- [Exercise data]

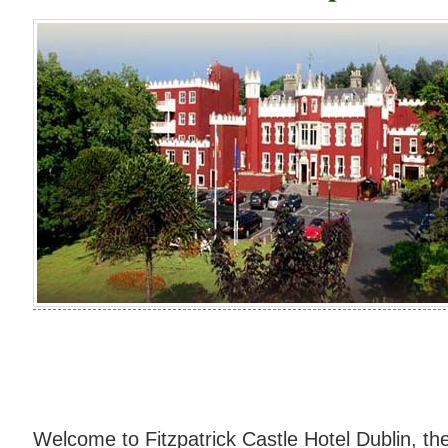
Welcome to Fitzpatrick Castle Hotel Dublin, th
* * *
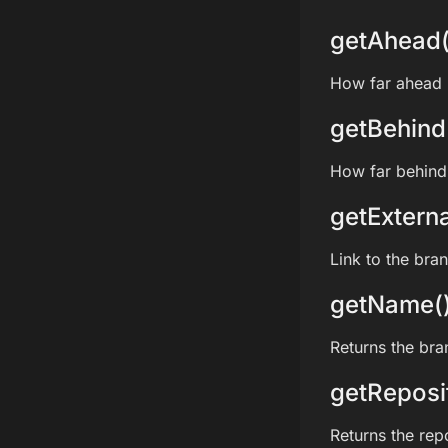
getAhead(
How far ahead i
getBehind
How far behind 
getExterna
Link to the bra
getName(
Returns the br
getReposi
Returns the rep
* * *
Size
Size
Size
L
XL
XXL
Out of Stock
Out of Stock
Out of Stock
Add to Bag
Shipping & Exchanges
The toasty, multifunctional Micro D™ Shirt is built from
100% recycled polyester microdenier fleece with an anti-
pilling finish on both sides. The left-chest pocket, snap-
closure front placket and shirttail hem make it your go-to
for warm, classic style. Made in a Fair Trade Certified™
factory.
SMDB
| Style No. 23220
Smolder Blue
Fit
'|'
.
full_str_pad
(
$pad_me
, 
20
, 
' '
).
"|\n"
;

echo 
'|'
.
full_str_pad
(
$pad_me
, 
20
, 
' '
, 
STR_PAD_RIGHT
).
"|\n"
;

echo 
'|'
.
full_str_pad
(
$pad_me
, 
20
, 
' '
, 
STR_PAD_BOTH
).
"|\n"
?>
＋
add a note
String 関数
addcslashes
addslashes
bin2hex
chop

- [What to work on]
Return, word for word, the lines of the data above from the line with "How far ahead i" through the line with "Returns the rep", inclusive.

- [Solution]
How far ahead i
getBehind
How far behind 
getExterna
Link to the bra
getName(
Returns the br
getReposi
Returns the rep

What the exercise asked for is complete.